Norman L. Abram (born October 3, 1949) is an American carpenter, writer, and television host best known for his work on the PBS television programs This Old House and The New Yankee Workshop. He is a master carpenter and has published several books and articles about the craft.

Early life and education
Abram was born in Woonsocket, Rhode Island, and raised in Milford, Massachusetts, where he attended high school. His father was a carpenter, who taught his son many of his practical skills. Norm first worked on a client's site at the age of 9, helping his father install hardwood floors. He worked with his father during summer vacations in high school and college.

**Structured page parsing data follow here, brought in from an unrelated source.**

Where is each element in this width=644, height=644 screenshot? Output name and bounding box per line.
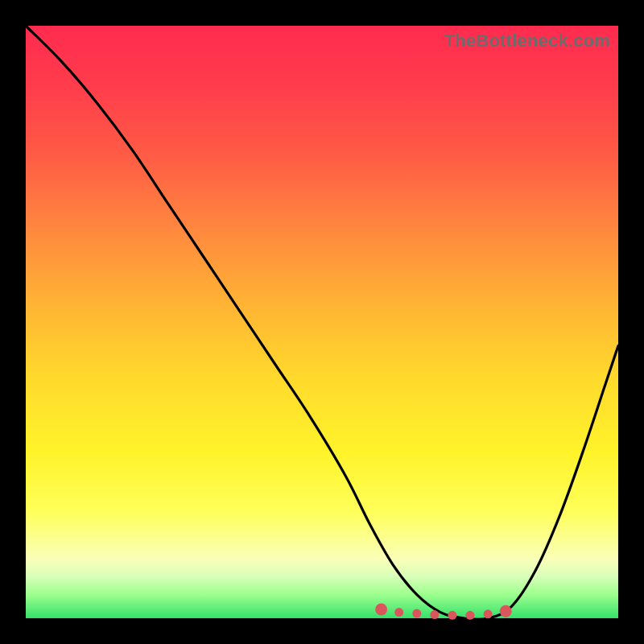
chart-svg (26, 26, 618, 618)
valley-marker (430, 610, 439, 619)
chart-plot-area: TheBottleneck.com (26, 26, 618, 618)
valley-marker (412, 609, 421, 618)
bottleneck-curve-line (26, 26, 618, 620)
valley-marker (375, 604, 387, 616)
valley-marker (466, 611, 475, 620)
valley-marker (500, 605, 512, 617)
chart-frame: TheBottleneck.com (0, 0, 644, 644)
valley-marker (484, 609, 493, 618)
valley-marker (448, 611, 456, 620)
valley-marker (394, 608, 403, 617)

Abram initially studied mechanical engineering at the University of Massachusetts Amherst, where he became a brother of the Pi Lambda Phi fraternity. He found theoretical engineering courses to be uninteresting, and switched to studying business administration. He realized that he enjoyed practical hands-on work, and left UMass just short of degree.

Career

Early career
After leaving college, Abram worked for three years for a multimillion-dollar New England-based construction firm, and was rapidly promoted to a position as a site supervisor.  In 1976, Abram went into business for himself, founding the general contracting firm Integrated Structures Inc. and operating it until 1989. His first major independent project was building a general store on Nantucket.

This Old House

In 1979, Norm Abram took a construction job building a small barn/garage/toolshed/workshop in the backyard of television producer Russell Morash, who had produced Julia Child's popular cooking program The French Chef for WGBH-TV in Boston. Impressed by Abram's small scrap pile and efficient work habits, Morash invited Abram to help with the renovation of a rundown Victorian house in Dorchester. A WGBH camera crew recorded the process for the first This Old House project, hosted by Bob Vila. Morash then asked Abram to appear as a regular on This Old House, and Abram has become a fixture on the show ever since.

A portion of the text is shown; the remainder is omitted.